To complete the square, we take a quadratic equation of the form

$a {x}^{2} + b x + c = 0$

And turn it into

$a {\left(x + d\right)}^{2} + e = 0$

Begin by factoring out $- 2$ to get a coefficient of $1$ for the ${x}^{2}$ term.

$y = - 2 \left({x}^{2} - 2 x - \frac{7}{2}\right)$

Now look at the coefficient of the $x$ term.

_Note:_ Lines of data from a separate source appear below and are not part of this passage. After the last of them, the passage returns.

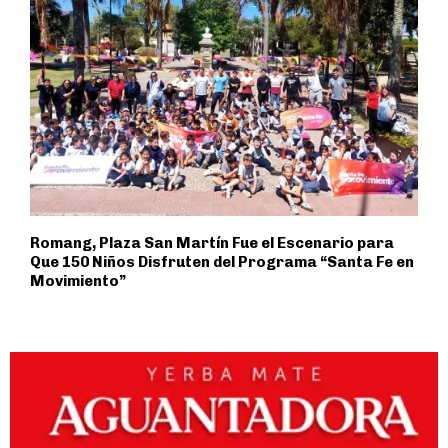
Romang, Plaza San Martín Fue el Escenario para
Que 150 Niños Disfruten del Programa “Santa Fe en
Movimiento”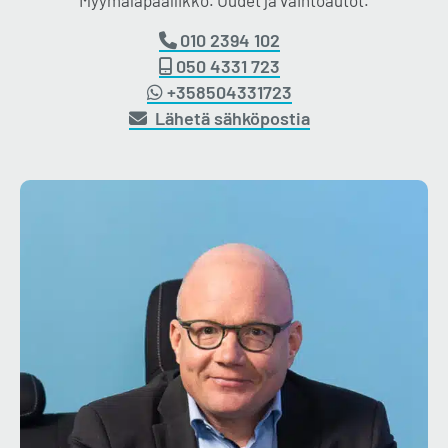
010 2394 102
050 4331 723
+358504331723
Lähetä sähköpostia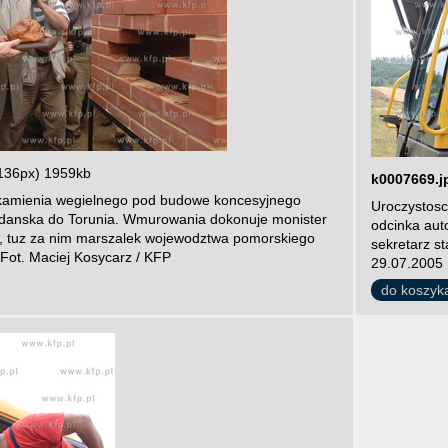
136px) 1959kb
k0007669.j
kamienia wegielnego pod budowe koncesyjnego
Uroczystos
Gdanska do Torunia. Wmurowania dokonuje monister
odcinka auto
i, tuz za nim marszalek wojewodztwa pomorskiego
sekretarz st
Fot. Maciej Kosycarz / KFP
29.07.2005 
do koszyk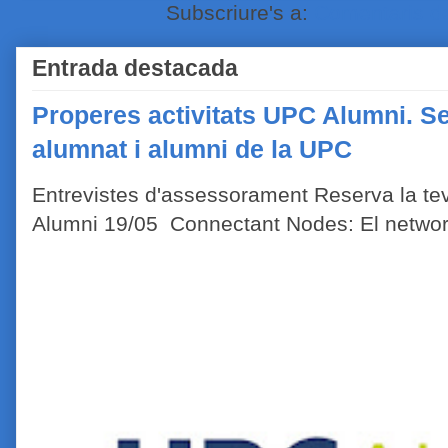
Subscriure's a:
Comentaris de
Entrada destacada
Properes activitats UPC Alumni. Se
alumnat i alumni de la UPC
Entrevistes d'assessorament Reserva la tev
Alumni 19/05 Connectant Nodes: El network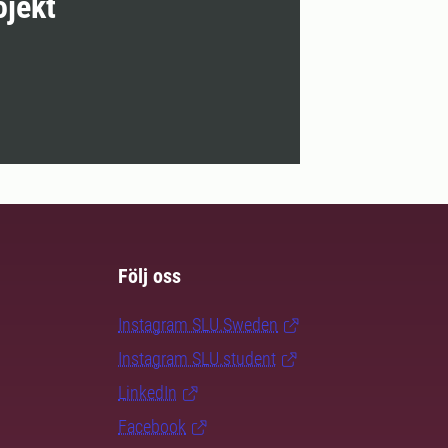
ojekt
Följ oss
Instagram SLU.Sweden
Instagram SLU.student
LinkedIn
Facebook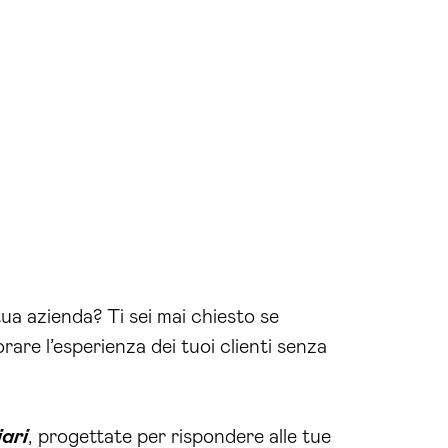
tua azienda? Ti sei mai chiesto se
are l’esperienza dei tuoi clienti senza
iari
, progettate per rispondere alle tue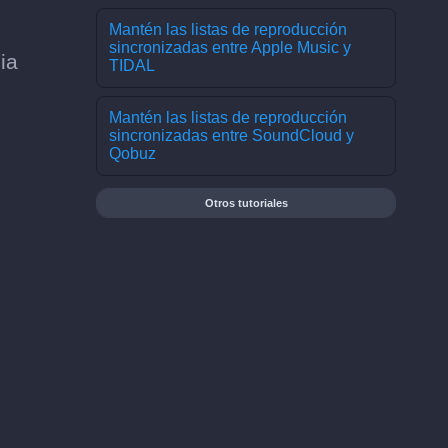
Mantén las listas de reproducción
sincronizadas entre Apple Music y
ia
TIDAL
Mantén las listas de reproducción
sincronizadas entre SoundCloud y
Qobuz
Otros tutoriales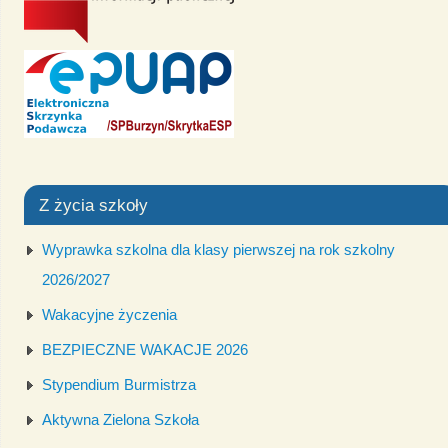
Z życia szkoły
Wyprawka szkolna dla klasy pierwszej na rok szkolny
2026/2027
Wakacyjne życzenia
BEZPIECZNE WAKACJE 2026
Stypendium Burmistrza
Aktywna Zielona Szkoła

$y = - 2 \left({x}^{2} \textcolor{b l u e}{- 2} x - \frac{7}{2}\right)$

Divide this coefficient by $2$ and square the result:

${\left(- \frac{2}{2}\right)}^{2} = {\left(1\right)}^{2} = 1$

I will rewrite the equation:

$y = - 2 \left({x}^{2} - 2 x + f - \frac{7}{2} - f\right)$

Replace $f$ with the result of the above operation:

$\implies y = - 2 \left({x}^{2} - 2 x + 1 - \frac{7}{2} - 1\right)$

We separate off the first part of the parentheses from the second:

$\implies y = - 2 \left[\left({x}^{2} - 2 x + 1\right) - \frac{7}{2} - 1\right]$

Simplify:

$\implies y = - 2 \left[\left({x}^{2} - 2 x + 1\right) - \frac{9}{2}\right]$

What we have left in the parentheses is a perfect square. Factor:

$\implies y = - 2 \left[{\left(x - 1\right)}^{2} - \frac{9}{2}\right]$

Distribute $- 2$:

$\implies y = - 2 {\left(x - 1\right)}^{2} + 9$

Or, equivalently:

$y = 9 - 2 {\left(x - 1\right)}^{2}$